News>U.S. Air Force Safety remodels risk management program
The operational risk management six-step cycle will be phased out and replaced with a five-step cycle. This will make the process more user-friendly and align the U.S. Air Force alongside the risk management cycle used by the U.S. Army and Marine Corps. (U.S. Air Force graphic)
The U.S. Air Force is adopting a five-step risk management cycle to replace the former six-step cycle. The changes will be reflected in the updated Air Force Instruction 90-901, Operational Risk Management. (U.S. Air Force graphic)
by Senior Airman Andria J. Allmond
512th AW Public Affairs
4/14/2010 - DOVER AIR FORCE BASE, Del. -- The U.S. Air Force is introducing four major changes to the Air Force Operational Risk Management program soon.
The Air Force ORM is a decision-making process used to systematically evaluate possible courses of action, identify risks and benefits, and determine the best course of action for any given situation.
"The changes being put in place will make it easier for the individual Airman to implement the process of risk management," said Lt. Col. Don Whitley, chief of the 512th Airlift Wing safety office. "Also, these modifications will help our Airmen identify and mitigate risks more efficiently.
"The idea is that our reservists can use this process not just while in the uniform but also in their civilian jobs," he said. "We want our people to remain safe while they're not here, so they can return to us and fight another day."
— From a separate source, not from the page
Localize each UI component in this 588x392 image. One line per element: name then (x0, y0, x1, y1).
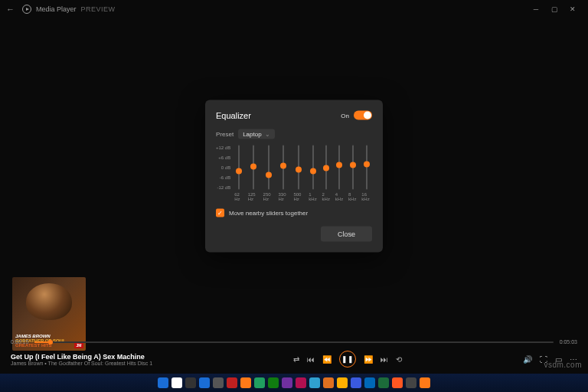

The first change is the program's name.
"We will be dropping the 'O' from ORM and referring to the program as risk management," said Maj. John Pattison, Air Force Reserve Command Risk Management program manager. "This change was put into place in order to combat the notion that ORM is only for operations. Risk management is supposed to be an all-inclusive program influencing all decision making, at all levels, on and off duty."
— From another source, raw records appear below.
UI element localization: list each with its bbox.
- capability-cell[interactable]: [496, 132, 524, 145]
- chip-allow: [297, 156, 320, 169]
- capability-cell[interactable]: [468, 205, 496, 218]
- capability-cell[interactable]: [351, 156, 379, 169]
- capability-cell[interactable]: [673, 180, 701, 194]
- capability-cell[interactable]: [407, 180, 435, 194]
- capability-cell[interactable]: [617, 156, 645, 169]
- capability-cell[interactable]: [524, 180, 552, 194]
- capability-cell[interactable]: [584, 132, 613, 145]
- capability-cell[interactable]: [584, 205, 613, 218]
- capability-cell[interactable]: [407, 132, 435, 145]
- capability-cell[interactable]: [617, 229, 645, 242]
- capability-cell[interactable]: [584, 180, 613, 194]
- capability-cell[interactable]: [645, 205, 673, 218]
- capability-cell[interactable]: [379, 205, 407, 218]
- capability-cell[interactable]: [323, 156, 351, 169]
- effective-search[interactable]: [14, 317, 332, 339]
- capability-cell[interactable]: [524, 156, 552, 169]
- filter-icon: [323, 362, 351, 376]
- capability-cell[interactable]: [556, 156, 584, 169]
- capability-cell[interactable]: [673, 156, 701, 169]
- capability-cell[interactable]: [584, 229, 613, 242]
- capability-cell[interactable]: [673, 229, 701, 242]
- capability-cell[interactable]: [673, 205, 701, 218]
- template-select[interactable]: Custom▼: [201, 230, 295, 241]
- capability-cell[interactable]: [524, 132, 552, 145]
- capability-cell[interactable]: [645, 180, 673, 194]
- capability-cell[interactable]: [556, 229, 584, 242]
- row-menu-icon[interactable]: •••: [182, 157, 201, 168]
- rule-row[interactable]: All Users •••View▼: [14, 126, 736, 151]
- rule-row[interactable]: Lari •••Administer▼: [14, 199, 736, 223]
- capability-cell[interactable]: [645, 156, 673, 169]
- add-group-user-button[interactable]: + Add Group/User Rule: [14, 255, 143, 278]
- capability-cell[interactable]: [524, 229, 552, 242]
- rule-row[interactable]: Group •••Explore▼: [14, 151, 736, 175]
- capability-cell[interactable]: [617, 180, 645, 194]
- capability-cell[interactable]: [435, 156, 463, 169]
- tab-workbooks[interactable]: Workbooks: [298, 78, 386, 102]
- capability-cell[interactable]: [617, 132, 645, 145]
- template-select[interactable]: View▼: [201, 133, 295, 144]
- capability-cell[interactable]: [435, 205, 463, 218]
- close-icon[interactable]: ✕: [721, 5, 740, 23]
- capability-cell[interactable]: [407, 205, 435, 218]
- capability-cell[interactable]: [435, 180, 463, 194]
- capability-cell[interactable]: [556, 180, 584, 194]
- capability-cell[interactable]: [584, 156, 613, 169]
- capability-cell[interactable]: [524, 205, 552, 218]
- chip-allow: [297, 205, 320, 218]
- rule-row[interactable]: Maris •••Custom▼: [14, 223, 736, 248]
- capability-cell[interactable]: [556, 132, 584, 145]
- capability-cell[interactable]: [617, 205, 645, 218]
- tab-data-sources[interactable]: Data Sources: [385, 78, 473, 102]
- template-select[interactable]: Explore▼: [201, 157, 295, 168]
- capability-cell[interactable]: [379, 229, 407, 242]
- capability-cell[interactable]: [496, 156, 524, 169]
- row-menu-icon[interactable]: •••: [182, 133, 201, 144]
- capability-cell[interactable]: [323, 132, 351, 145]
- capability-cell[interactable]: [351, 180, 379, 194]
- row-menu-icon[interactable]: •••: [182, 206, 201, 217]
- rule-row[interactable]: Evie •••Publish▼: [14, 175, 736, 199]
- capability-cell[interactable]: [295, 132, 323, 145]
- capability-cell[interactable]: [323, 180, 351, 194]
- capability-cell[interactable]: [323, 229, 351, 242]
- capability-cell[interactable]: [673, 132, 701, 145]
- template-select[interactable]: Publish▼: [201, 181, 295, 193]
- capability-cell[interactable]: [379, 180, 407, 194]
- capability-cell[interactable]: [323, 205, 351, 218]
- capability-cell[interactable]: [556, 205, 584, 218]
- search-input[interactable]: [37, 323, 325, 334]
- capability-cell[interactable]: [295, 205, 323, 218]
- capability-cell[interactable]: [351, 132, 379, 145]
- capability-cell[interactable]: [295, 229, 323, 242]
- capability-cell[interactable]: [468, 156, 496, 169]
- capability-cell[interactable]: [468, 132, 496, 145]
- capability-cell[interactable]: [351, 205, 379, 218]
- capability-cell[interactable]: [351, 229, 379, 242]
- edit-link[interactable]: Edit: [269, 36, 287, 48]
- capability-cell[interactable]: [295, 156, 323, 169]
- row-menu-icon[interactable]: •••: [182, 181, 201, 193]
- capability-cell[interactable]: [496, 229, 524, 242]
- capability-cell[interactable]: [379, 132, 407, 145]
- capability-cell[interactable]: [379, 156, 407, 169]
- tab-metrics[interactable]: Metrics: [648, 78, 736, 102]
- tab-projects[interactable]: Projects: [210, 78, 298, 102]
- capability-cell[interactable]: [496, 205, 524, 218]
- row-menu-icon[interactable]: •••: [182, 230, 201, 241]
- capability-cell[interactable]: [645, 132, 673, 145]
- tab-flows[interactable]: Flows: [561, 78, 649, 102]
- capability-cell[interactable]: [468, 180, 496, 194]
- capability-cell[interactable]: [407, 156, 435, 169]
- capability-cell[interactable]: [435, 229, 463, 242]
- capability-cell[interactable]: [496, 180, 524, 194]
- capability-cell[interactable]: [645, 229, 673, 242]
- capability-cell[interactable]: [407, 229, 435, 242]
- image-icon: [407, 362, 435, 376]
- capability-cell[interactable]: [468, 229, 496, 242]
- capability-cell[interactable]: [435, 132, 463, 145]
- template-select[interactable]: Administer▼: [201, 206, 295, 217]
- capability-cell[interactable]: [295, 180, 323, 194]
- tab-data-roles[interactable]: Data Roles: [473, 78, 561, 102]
The second adjustment converts the six-step risk management cycle into a five-step cycle.
The six-step cycle is as follows: identify hazards, assess the risk, analyze the risk control measures, make control decisions, implement risk control, and supervise and review
Originally separate, the analysis of risk and the making of control decisions will now be combined to create the third step. Major Pattison said merging the third and fourth phases aligns the Air Force's actions with those of the U.S. Army and Marine Corps. He said making risk management a joint-branch effort will increase its utility and move the program forward, while helping to conserve time and resources.
Another change is the adoption and implementation of a "time critical" risk management process during the implementation phase of decision making, said the major. This applies particularly to off-duty decisions requiring more time devoted to risk evaluation.
"An example of this can be seen when doing something as ordinary as housework," said Colonel Whitley. "If one of our Airmen has to work on their roof and there's no one else around at the time, we want that person to make the safest decisions possible before engaging in a possibly dangerous act. Even when a reservist is not on any type of status, they can use the skills of risk management."
Lastly, Air Force Safety would like to eliminate the need for unit risk management representatives. Instead, the vision is to teach basic risk management to all Airmen.
"We will build on training with each formal school attended in an Airman's career," said Major Pattison. "We plan to eliminate the need for a unit risk management checklist to be maintained and evaluated. Instead, within each functional area checklist there will be two or three items that address the use of risk management concepts applicable to that function."
Currently, the Air Force Instruction governing risk management, AFI 90-901, is being rewritten in order to reflect these changes.
"The AFI is going through an approval process right now; there is a lot that goes into making these kind of modifications," said Colonel Whitley. "But, we know we'll be seeing these changes come into fruition in the near future."